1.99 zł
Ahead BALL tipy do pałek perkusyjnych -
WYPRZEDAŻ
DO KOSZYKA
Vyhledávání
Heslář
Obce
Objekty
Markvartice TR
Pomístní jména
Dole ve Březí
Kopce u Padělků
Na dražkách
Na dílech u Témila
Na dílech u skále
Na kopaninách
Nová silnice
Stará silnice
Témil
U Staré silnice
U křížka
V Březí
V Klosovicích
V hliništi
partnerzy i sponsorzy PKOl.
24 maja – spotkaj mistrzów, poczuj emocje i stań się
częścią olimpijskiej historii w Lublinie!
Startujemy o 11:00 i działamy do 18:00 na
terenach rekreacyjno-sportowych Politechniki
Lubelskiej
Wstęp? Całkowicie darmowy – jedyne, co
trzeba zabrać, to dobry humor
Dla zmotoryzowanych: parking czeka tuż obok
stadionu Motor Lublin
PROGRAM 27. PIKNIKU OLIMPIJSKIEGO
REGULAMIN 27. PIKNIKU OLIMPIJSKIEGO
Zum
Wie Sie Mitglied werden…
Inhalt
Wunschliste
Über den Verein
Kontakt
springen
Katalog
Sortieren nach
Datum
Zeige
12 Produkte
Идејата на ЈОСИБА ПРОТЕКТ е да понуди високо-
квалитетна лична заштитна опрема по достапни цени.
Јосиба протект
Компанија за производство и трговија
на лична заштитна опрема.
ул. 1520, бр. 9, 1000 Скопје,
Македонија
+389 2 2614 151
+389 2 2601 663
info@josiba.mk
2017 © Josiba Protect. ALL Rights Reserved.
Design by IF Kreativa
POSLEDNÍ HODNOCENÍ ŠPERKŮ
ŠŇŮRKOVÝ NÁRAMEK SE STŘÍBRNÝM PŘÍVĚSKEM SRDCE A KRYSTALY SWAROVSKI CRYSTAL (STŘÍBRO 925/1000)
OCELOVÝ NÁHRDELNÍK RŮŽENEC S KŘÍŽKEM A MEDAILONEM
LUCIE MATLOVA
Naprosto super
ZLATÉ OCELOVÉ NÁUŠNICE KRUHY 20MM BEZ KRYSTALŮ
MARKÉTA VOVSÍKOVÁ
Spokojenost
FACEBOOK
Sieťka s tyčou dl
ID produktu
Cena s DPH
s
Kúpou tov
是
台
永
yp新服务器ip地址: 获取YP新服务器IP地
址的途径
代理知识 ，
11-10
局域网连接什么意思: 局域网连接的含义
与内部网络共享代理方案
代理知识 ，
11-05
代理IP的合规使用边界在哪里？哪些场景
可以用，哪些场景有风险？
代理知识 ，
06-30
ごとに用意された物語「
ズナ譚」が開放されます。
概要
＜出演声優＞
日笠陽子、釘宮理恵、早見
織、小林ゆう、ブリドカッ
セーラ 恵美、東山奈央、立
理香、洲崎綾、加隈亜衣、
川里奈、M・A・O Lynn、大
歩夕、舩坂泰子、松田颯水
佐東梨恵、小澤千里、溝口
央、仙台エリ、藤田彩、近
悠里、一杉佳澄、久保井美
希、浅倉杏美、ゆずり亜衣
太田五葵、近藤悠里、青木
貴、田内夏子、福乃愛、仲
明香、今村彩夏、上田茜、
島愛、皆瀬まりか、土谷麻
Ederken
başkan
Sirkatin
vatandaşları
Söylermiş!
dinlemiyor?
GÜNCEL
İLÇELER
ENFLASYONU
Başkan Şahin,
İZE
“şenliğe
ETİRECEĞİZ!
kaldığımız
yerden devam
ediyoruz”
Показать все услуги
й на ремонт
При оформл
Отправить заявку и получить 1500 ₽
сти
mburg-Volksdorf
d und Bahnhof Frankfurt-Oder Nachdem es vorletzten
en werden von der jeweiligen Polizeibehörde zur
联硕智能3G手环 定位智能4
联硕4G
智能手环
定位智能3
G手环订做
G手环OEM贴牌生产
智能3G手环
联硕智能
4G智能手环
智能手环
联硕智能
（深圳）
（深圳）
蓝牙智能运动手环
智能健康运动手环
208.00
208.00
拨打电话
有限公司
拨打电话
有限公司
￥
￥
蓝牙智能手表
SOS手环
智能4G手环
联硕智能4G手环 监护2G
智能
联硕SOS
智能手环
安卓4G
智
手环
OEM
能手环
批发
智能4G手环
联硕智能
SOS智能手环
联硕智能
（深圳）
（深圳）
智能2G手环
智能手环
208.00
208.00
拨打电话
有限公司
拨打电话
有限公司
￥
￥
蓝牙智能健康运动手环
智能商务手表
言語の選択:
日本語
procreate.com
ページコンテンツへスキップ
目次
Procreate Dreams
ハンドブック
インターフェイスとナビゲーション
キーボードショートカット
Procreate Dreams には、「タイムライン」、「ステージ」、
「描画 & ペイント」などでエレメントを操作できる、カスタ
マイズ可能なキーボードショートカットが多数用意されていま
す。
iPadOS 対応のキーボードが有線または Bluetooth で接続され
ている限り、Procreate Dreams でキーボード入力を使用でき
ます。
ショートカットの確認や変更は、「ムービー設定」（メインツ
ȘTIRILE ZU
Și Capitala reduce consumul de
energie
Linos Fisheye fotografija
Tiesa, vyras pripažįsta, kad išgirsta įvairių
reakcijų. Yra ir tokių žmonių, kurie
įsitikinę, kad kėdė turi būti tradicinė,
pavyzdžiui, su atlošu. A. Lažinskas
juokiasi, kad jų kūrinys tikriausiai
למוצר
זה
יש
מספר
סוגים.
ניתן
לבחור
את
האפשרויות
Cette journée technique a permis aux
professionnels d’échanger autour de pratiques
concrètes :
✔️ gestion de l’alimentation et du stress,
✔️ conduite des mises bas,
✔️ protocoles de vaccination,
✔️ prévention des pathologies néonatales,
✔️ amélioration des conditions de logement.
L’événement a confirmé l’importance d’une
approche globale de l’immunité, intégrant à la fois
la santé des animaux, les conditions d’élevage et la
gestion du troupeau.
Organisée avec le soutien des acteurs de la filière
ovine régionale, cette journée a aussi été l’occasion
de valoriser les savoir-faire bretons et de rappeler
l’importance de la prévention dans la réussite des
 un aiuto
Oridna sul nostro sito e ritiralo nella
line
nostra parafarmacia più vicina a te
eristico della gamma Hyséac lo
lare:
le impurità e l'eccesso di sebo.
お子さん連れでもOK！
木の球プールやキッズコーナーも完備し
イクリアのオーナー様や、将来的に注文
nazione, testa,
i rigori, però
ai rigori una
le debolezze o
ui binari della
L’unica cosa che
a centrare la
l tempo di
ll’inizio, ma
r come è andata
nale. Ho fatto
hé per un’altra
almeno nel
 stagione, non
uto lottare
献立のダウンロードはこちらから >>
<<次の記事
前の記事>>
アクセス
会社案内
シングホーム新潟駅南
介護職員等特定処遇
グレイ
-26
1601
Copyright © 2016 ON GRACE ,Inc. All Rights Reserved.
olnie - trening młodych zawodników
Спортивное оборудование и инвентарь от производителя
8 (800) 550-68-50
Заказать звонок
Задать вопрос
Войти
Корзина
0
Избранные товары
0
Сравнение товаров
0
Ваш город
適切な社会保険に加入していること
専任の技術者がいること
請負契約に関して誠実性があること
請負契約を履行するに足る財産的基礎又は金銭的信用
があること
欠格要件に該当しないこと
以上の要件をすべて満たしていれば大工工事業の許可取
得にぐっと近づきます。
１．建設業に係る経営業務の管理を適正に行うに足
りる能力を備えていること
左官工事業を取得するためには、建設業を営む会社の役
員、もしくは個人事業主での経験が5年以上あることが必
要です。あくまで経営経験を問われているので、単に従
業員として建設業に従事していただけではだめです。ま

Exercise objective – Search the records above for "della" and copy every line that has it.

Solved exercise –
eristico della gamma Hyséac lo
ui binari della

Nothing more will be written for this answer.